The number of wildfires burning across the western United States over the past 6 decades has been steadily increasing, and those fires are growing larger and more severe, especially in mountain areas where more than 65% of clean water resources for the West’s 75 million people originate. What happens when fires intersect water resources is the subject of two new papers in Hydrological Processes.
The watersheds of the Sierra Nevada deliver water to more than 25 million people, primarily via snowmelt, and the conifers of the Sierra are where many of the most severe fires are burning.
As the trees burn, those land cover changes affect the hydrologic cycle.

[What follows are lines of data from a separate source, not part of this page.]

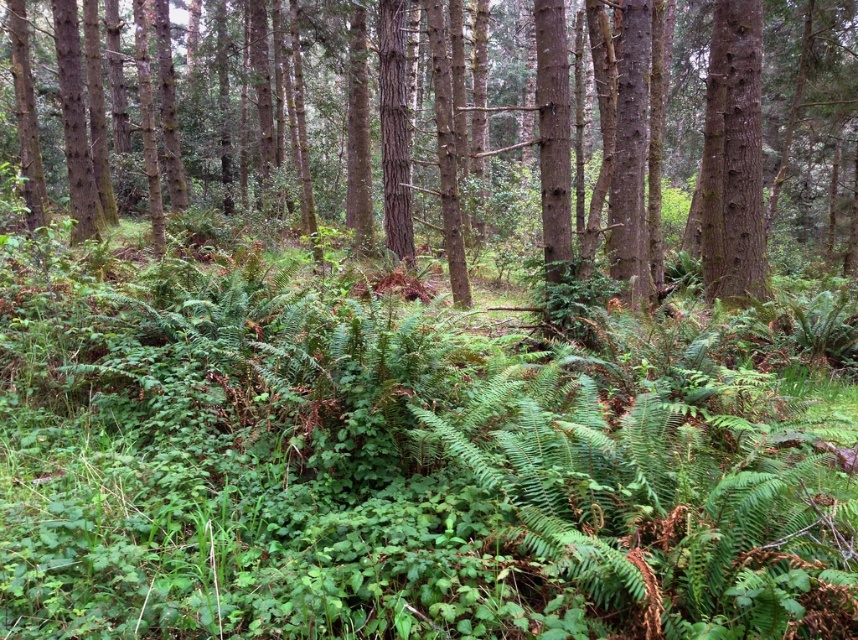 Who is lower down, smooth bark tree at center or smooth brown tree trunk at upper right?

smooth brown tree trunk at upper right is lower down.

Does smooth bark tree at center appear on the right side of smooth brown tree trunk at upper right?

Incorrect, smooth bark tree at center is not on the right side of smooth brown tree trunk at upper right.

Which is behind, point (278, 209) or point (760, 182)?

Positioned behind is point (278, 209).

The height and width of the screenshot is (640, 858). I want to click on smooth bark tree at center, so click(532, 141).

Previous studies involving experiments on changes in runoff and streamflow, evapotranspiration, soil moisture and infiltration, and snow dynamics have indicated that all of these factors would be somewhat affected after a fire. But until now, scientists haven’t put it all together, said Fadji Zaouna Maina, a hydrologist at Lawrence Berkeley National Laboratory (LBNL) and lead author of one of the new papers.

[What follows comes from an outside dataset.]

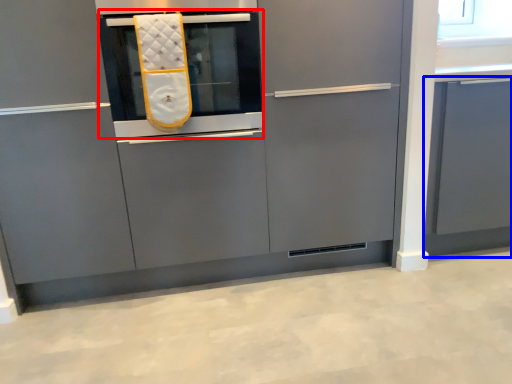 Question: Which object appears farthest to the camera in this image, oven (highlighted by a red box) or cabinetry (highlighted by a blue box)?

Choices:
 (A) oven
 (B) cabinetry

Answer: (B) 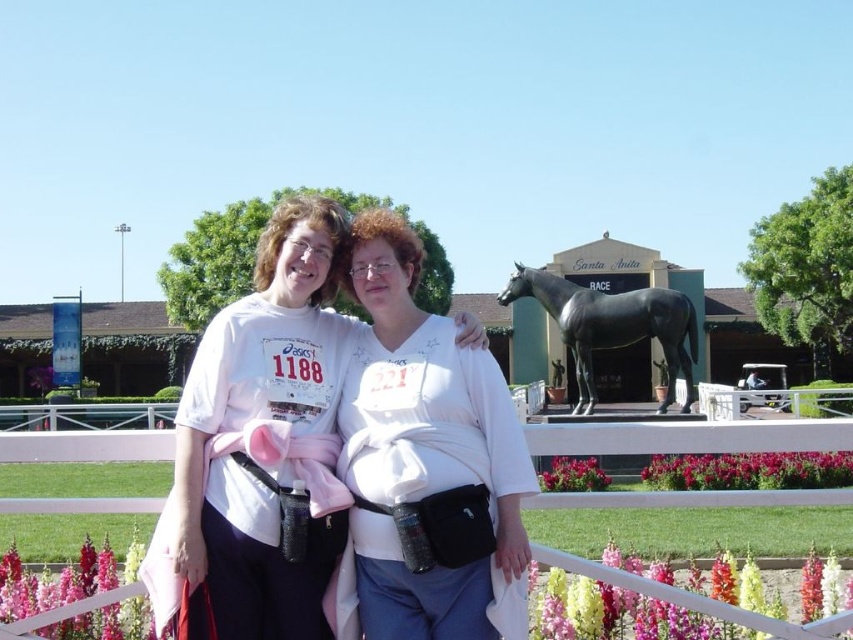 You are a photographer standing in front of the scene. You want to take a photo of the black polished horse at center without the white plastic fence at center blocking the view. Is it possible to do so by moving your position? Explain your reasoning.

Maina and her LBNL colleague Erica R. Siirila-Woodburn devised a large-scale modeling effort to understand how “postfire perturbations” affect hydrologic dynamics in the Cosumnes watershed, a vast and complex watershed that spans the Sierra Nevada and the Central Valley. The watershed includes 2,000 meters in elevation change from the headwaters to the valley, irrigated areas as well as forestland (more than half the watershed is conifer forests), and variegated geology, from low-permeability volcanic rocks to highly permeable sands and gravels in the valley. Most precipitation falls as snow. It’s “highly representative” of most watersheds in California, Maina said.
Maina and Siirila-Woodburn ran simulations based on fires occurring in the upper mountainous part of the watershed, in the intermediate area of the watershed, or in the Central Valley downstream. They modeled hydrologic changes based on one of the driest years on record (2015) and the wettest year on record (2017).
Land Cover Changes
Maina and Siirila-Woodburn found that land cover changes were the primary factor controlling hydrodynamics in the watershed.
It’s counterintuitive, Maina said, but snow accumulations increase, and evapotranspiration decreases regardless of whether the fire is followed by a wet or dry year.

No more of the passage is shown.